Serie “De Jerusalén al Gólgota” – VII. María

                                                 

Podemos decir, sin temor a equivocarnos, que el final de la vida de Cristo o, mejor, el camino que lo llevó desde su injusta condena a muerte hasta la muerte misma estuvo repleto de momentos cruciales para la vida de la humanidad. Y es que no era, sólo, un hombre quien iba cargando con la cruz (fuera un madero o los dos) sino que era Dios mismo Quien, en un último y soberano esfuerzo físico y espiritual, entregaba lo poco que le quedaba de su ser hombre.

Todo, aquí y en esto, es grande. Lo es, incluso, que el Procurador Pilato, vencido por sus propios miedos, entregara a Jesús a sus perseguidores. Y, desde ahí hasta el momento mismo de su muerte, todo anuncia; todo es alborada de salvación; todo es, en fin, muestra de lo que significa ser consciente de Quién se es.

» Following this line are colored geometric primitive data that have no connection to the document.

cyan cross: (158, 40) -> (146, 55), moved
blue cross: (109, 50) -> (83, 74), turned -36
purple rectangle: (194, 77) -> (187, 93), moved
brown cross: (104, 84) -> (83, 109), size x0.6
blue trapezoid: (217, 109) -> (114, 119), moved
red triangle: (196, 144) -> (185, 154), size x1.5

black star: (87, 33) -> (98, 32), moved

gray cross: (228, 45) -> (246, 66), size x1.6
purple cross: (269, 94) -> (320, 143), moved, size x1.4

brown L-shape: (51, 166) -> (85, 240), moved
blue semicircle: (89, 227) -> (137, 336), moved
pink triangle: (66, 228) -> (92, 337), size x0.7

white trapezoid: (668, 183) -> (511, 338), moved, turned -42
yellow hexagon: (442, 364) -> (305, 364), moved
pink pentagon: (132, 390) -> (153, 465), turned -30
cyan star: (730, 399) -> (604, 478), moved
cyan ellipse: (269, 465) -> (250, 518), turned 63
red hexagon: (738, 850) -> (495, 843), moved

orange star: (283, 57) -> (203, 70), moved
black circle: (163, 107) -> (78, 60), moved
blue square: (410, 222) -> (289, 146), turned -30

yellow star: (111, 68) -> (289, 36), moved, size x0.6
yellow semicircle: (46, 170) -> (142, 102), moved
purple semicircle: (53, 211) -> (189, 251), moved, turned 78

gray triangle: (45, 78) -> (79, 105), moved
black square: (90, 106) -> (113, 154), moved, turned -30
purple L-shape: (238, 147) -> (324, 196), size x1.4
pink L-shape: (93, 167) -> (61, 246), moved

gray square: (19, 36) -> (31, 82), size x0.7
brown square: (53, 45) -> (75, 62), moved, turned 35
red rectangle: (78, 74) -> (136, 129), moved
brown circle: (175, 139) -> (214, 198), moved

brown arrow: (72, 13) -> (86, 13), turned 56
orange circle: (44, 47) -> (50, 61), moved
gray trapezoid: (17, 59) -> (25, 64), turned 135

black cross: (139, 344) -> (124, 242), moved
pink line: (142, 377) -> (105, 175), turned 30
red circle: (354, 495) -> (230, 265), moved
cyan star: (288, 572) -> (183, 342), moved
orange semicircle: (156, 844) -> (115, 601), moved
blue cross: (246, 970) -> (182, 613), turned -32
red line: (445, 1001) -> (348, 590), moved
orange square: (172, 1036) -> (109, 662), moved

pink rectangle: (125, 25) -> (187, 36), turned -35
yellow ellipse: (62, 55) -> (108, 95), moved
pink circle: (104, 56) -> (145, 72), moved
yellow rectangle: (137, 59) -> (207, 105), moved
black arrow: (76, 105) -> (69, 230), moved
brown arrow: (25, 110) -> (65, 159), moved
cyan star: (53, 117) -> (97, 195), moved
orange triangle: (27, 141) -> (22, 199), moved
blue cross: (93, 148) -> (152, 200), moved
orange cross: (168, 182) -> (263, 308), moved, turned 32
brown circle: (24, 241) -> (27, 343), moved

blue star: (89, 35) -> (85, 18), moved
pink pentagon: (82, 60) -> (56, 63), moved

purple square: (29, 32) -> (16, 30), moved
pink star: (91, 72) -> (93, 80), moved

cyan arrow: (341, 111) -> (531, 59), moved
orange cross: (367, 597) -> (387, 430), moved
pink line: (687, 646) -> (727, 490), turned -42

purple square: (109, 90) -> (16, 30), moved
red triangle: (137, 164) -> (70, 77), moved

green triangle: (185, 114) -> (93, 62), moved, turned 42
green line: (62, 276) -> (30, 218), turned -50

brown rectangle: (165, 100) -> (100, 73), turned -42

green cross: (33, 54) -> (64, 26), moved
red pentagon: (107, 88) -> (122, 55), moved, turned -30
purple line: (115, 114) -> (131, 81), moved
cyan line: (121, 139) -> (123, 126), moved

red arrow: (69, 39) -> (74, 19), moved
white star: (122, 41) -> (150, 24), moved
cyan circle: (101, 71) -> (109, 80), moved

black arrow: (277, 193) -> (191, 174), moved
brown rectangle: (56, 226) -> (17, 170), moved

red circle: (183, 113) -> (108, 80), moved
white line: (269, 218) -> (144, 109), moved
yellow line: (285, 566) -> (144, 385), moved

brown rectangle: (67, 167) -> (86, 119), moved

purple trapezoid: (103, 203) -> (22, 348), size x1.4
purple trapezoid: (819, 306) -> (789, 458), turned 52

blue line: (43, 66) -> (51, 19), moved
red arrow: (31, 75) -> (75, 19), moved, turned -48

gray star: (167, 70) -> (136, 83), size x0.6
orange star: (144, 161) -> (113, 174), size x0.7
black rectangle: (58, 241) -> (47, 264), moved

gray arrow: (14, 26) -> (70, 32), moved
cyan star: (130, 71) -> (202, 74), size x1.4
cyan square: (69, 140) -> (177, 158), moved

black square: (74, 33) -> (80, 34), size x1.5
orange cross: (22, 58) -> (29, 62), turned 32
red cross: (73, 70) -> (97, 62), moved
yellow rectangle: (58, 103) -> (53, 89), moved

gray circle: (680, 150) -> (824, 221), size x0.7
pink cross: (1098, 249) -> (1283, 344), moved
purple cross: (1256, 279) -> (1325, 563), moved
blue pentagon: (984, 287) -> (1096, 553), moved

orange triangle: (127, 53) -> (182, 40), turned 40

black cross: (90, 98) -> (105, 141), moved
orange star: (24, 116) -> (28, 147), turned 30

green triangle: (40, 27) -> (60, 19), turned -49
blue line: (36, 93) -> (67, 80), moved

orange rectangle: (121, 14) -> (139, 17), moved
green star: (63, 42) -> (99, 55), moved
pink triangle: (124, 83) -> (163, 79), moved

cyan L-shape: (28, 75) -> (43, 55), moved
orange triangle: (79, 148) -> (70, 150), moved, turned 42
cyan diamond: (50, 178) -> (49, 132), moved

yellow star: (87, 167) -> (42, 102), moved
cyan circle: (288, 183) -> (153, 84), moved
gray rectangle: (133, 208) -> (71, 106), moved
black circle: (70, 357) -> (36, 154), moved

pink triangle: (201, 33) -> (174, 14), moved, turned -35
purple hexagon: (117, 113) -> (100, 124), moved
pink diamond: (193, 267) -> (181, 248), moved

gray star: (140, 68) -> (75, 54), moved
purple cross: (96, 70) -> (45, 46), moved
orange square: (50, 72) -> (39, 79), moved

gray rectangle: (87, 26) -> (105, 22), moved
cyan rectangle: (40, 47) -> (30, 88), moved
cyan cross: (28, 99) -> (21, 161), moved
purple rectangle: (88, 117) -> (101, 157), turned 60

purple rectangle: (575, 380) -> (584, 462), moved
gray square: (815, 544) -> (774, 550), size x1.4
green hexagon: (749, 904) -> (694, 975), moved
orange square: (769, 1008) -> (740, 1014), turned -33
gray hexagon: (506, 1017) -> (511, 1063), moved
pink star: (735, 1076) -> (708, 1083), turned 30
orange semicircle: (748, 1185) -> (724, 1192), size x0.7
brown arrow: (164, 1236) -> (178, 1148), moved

Aquel camino, ciertamente, no suponía una distancia exagerada. Situado fuera de Jerusalén, el llamado Monte de la Calavera (véase Gólgota) era, eso sí, un montículo de unos cinco metros de alto muy propio para ejecutar a los que consideraban merecedores de una muerte tan infamante como era la crucifixión. Y a ella lo habían condenado a Jesús:

“Toda la muchedumbre se puso a gritar a una: ¡Fuera ése, suéltanos a Barrabás! Este había sido encarcelado por un motín que hubo en la ciudad y por asesinato. Pilato les habló de nuevo, intentando librar a Jesús, pero ellos seguían gritando: ‘¡Crucifícale, crucifícale!’” (Lc 23, 18-21)

Aquella muerte, sin embargo, iba precedida de una agonía que bien puede pasar a la historia como el camino más sangriento jamás recorrido por mortal alguno. Y es que el espacio que mediaba entre la Ciudad Santa y aquel Calvario fue regado abundantemente con la sangre santa del Hijo de Dios.

Jerusalén había sido el destino anhelado por Cristo. Allí había ido para ser glorificado por el pueblo que lo amaba según mostraba con alegría y gozo. Pero Jerusalén también había sido el lugar donde el hombre, tomado por el Mal, lo había acusado y procurado que su sentencia fuera lo más dura posible.

El caso es que muchos de los protagonistas que intervienen en este drama (porque lo es) lo hacen conscientemente de lo que buscan; otros, sin embargo, son meros seres manipulados. Y es que en aquellos momentos los primeros querían quitar de en medio a Quien estimaban perjudicial para sus intereses (demasiado mundanos) y los segundos tan sólo se dejaban llevar porque era lo que siempre habían hecho.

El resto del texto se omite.